EAS-Auskunft des BMF vom 08.05.2000, E 12/13-IV/4/00 gültig ab 08.05.2000

Britischer Private Equity Fonds

EAS 1642; GB Großbritannien und Nordirland; 0780 Personengesellschaften

 

Wird von einer österreichischen Beteiligungsverwaltungs-AG in Großbritannien in der Rechtsform einer britischen Personengesellschaft (Limited Partnership) ein Fonds aufgelegt, über den sich in europäischen Ländern ansässige Investoren an österreichischen Kapitalgesellschaften bis zu 40% beteiligen können, dann ist zunächst zu klären, ob es sich bei der britischen Personengesellschaft um eine vermögensverwaltende Mitunternehmerschaft handelt.
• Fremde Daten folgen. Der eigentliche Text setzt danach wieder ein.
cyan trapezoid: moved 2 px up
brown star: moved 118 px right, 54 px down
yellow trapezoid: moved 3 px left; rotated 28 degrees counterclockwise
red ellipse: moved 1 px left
Sollte diese Frage zu bejahen sein, vor allem weil eine Vergleichbarkeit mit dem Vermögensmanagement eines Investmentfonds gegeben ist (BMF, RdW 1994, 420) und auch nicht im geringen Umfang gewerbliche Betätigung vorliegt (VwGH 29.11.1994, 93/14/0150) und sollten sich die Investoren in diesem Fall im Rahmen ihres Privatvermögens an der britischen Personengesellschaft beteiligen, dann erzielen sie nach österreichischem Recht teils Einkünfte aus Kapitalvermögen, teils - bei Veräußerung von Beteiligungen - sonstige Einkünfte. Die Räumlichkeiten der österreichischen Beteiligungsverwaltungs-AG, in denen das Vermögensmanagement für die britische Personengesellschaft besorgt wird, würden diesfalls weder nach § 29 BA0 noch nach DBA-Recht inländische Betriebstätten der britischen Personengesellschaft (genauer: der Gesellschafter der britischen Personengesellschaft) darstellen; spekulative Gewinne aus der Veräußerung der von der britischen Personengesellschaft gehaltenen inländischen Beteiligungen würden folglich nur dann der inländischen Steuerpflicht unterliegen, wenn die Beteiligungsgrenze von 10% (§98 Z 8 EStG) überschritten wird und für Gewinnausschüttungen kämen die Quellensteuerentlastungen nach den jeweils anzuwendenden Doppelbesteuerungsabkommen zur Anwendung.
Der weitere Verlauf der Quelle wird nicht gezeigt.